Montag, 28. November 2011 |  Kerstin Braun

Das palästinensische Zentrum für Medien und Kommunikation in Jerusalem (JMCC: Palestinian Jerusalem Media and Communications Center) hat die Einstellungen der Palästinenser zu Israel, den USA und der internationalen Gemeinde untersucht. Die Studie wurde Ende November mit 1200 Palästinensern über 18 Jahren aus dem so genannten Westjordanland und dem Gazastreifen durchgeführt.

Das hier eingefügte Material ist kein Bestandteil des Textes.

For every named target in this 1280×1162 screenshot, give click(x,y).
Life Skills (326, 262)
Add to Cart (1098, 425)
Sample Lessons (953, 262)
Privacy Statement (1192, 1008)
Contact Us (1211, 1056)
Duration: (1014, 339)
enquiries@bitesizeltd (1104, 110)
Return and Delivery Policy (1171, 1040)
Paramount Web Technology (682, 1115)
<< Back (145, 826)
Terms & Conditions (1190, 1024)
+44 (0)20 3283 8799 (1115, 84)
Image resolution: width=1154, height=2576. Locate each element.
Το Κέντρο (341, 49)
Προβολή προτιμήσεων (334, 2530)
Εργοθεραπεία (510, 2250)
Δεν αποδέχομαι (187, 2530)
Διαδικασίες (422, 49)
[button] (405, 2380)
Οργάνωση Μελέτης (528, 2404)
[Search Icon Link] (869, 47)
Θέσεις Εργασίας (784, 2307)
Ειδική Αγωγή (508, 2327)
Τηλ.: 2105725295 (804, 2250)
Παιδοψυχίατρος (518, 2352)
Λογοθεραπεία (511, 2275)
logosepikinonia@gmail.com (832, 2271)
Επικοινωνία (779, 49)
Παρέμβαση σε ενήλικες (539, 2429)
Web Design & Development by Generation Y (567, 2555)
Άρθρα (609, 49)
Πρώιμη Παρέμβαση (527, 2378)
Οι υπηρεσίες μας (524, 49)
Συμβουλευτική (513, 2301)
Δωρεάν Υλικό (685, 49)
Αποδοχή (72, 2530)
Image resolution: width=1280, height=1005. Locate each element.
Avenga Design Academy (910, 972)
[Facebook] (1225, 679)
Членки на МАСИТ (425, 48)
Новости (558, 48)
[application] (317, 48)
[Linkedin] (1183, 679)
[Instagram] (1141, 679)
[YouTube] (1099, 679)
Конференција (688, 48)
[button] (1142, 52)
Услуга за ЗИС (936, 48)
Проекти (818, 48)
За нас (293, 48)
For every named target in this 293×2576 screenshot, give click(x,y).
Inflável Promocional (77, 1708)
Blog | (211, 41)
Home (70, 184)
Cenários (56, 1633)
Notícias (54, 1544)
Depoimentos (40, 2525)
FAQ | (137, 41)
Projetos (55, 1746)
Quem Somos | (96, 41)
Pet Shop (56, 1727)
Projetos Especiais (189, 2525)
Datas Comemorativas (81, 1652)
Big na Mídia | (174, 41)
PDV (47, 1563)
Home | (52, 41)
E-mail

Die Unterstützung der Palästinenser für die Fatah und Palästinenserpräsident Mahmud Abbas hat seit dem Gilad Schalit-Abkommen nicht nachgelassen. 86 Prozent der Befragten haben ihre volle Zufriedenheit mit dem Resultat des Deals geäußert. Wenn heute unter den Palästinensern Wahlen wären, würden die militante Hamas mit 65 Prozent die moderate Fatah besiegen.
In Bezug auf einen bewaffneten Kampf mit Israel stellten sich 56,3 Prozent dagegen, im August 2008 waren es 45,5 Prozent. Die Zahl derjenigen, die Terroranschläge unterstützen ist von 49,5 Prozent (August 2008) auf 29,3 Prozent (November 2011) gesunken. 40,8 Prozent sehen Raketen, die aus Gaza auf Israel abgefeuert werden, als hemmend für ein Friedensabkommen. Die internationale Unterstützung sehen die Befragten eher negativ - 41,6 Prozent stimmten zu, dass die internationale Gemeinde den Friedensprozess eher verschlechtere, als voranbringe. Nur 4,9 Prozent glauben, dass US-Präsident Barack Obama zum Frieden beitragen könne, im Juni 2009 waren es noch 35,4 Prozent.